Exercise instructions - Look through the data below and say how many of its lines contain "Tips", adding nothing else.

━━ The data ━━

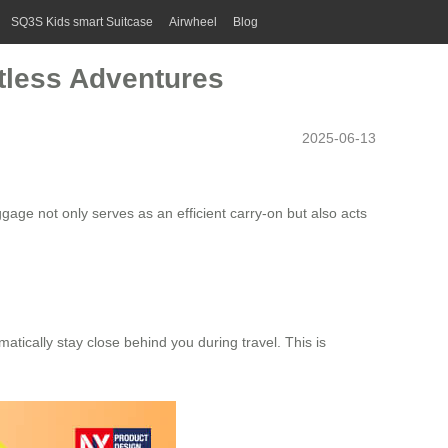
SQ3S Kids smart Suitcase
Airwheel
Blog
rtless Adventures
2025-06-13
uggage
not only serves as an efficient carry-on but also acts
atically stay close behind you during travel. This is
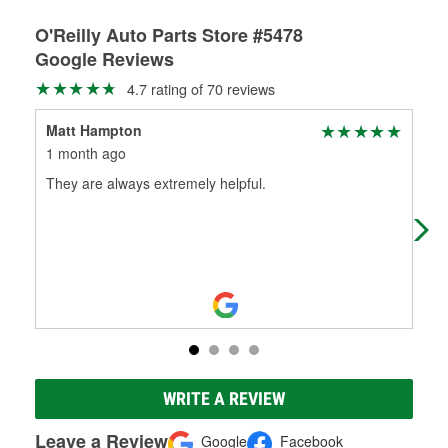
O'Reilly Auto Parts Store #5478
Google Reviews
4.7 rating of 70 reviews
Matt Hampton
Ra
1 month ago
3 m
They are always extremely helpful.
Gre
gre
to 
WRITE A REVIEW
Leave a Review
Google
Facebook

━━━
━━ The data ━━

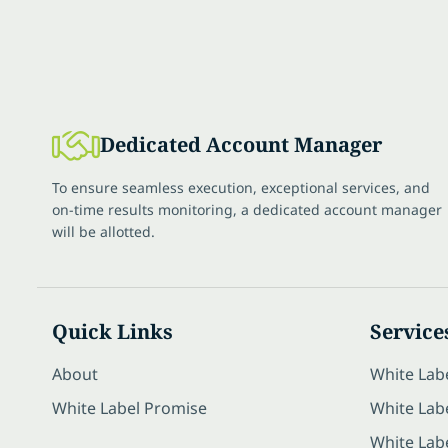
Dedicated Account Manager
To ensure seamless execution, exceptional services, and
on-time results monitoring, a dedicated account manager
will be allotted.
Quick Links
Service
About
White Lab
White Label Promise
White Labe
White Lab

━━━
━━ The data ━━

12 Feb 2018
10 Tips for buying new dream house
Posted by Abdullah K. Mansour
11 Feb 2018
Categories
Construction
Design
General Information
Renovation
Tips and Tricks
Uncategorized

━━━

Answer to this exercise - 2